Known as the father of cognitive psychology, Neisser revolutionized the discipline by challenging behaviorist theory and endeavoring to discover how the mind thinks and works. He was particularly interested in memory and perception.

In 1986, while teaching at Emory, Neisser conducted a famous experiment that centered on the space shuttle Challenger explosion. The day following the tragedy, he asked students to write down their impressions immediately after hearing the news; then, almost three years later, he had them perform the same exercise again. Most of the accounts were remarkably different—supporting Neisser's theory that the mind distorts and reshapes the past, drawing on layered memories rather than actual events.

Neisser came to Emory in 1983 and founded the Emory Cognition Project, which became an international center for the emerging field during his 13 years here, producing dozens of influential reports and a series of books stemming from the Emory Symposia in Cognition and Development.

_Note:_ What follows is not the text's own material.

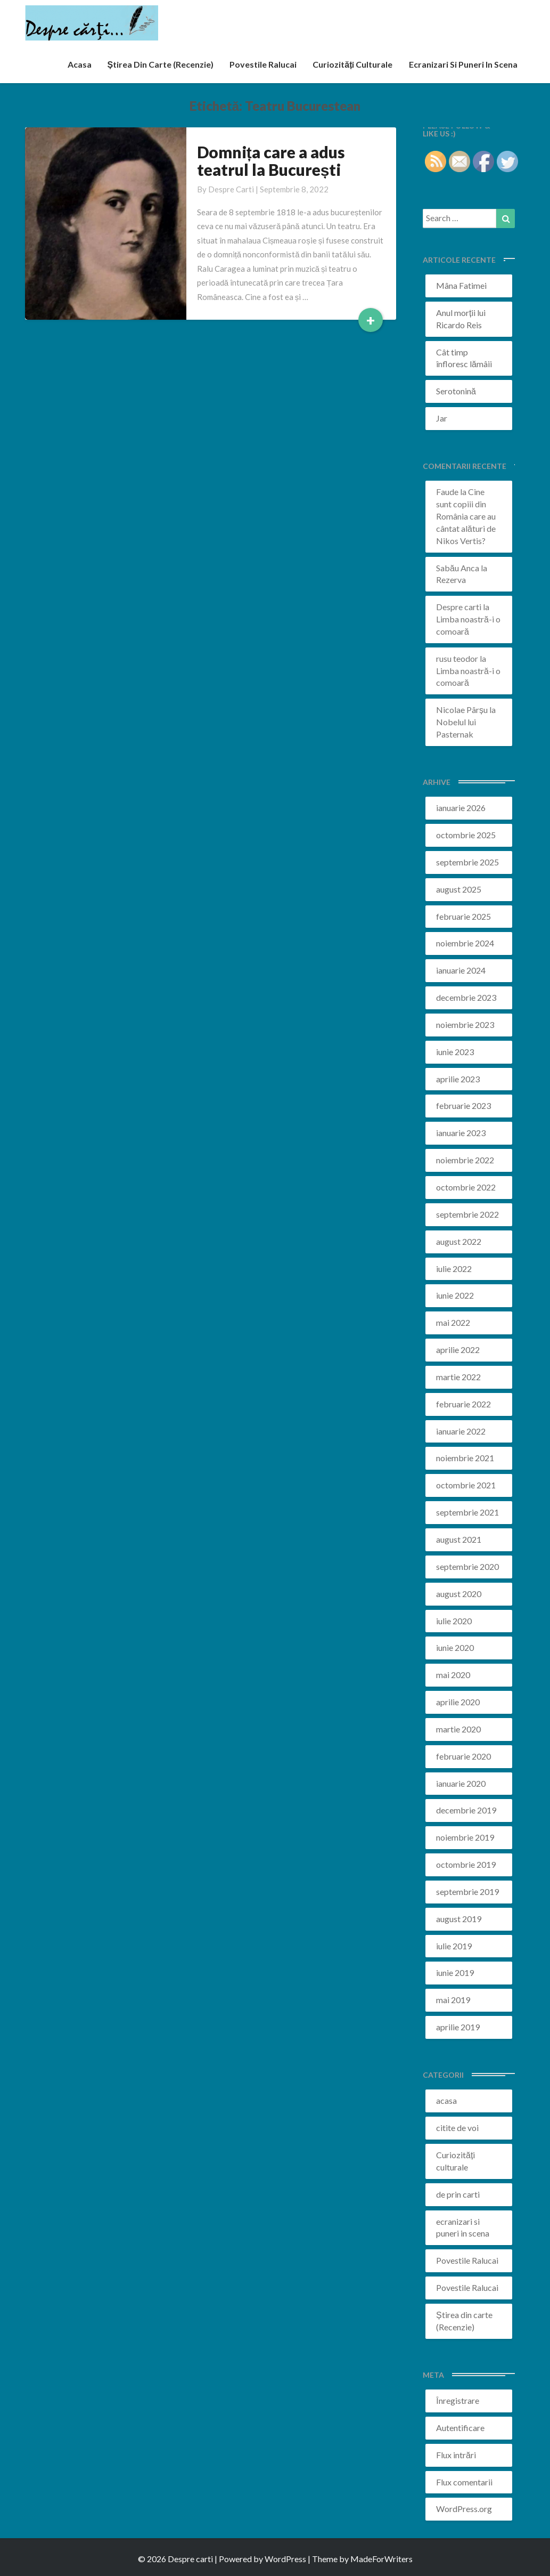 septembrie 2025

Now directed by Robyn Fivush, Samuel Candler Dobbs Professor of Psychology and chair of the Department of Psychology, the Emory Cognition Project remains a vibrant force in the study of cognition.

"Dick [Neisser] was a terrific department, college and university citizen. He was a delightful presence among the faculty and continued to do major work—for example, on flashbulb memory—while at Emory," says Robert McCauley, William Rand Kenan Jr. University Professor and director of the Center for Mind, Brain, and Culture.

Born in Germany in 1928, Neisser immigrated to the United States with his family in 1933. He received degrees from Harvard and Swarthmore and went on to teach at Brandeis and Cornell as well as Emory, before retiring in Ithaca with his wife. He is survived by four children from his first marriage to Anna Gabrielle Pierce, and a son from his second marriage to Arden Seidler, who died before him. Other survivors include a stepdaughter, a sister and a grandson.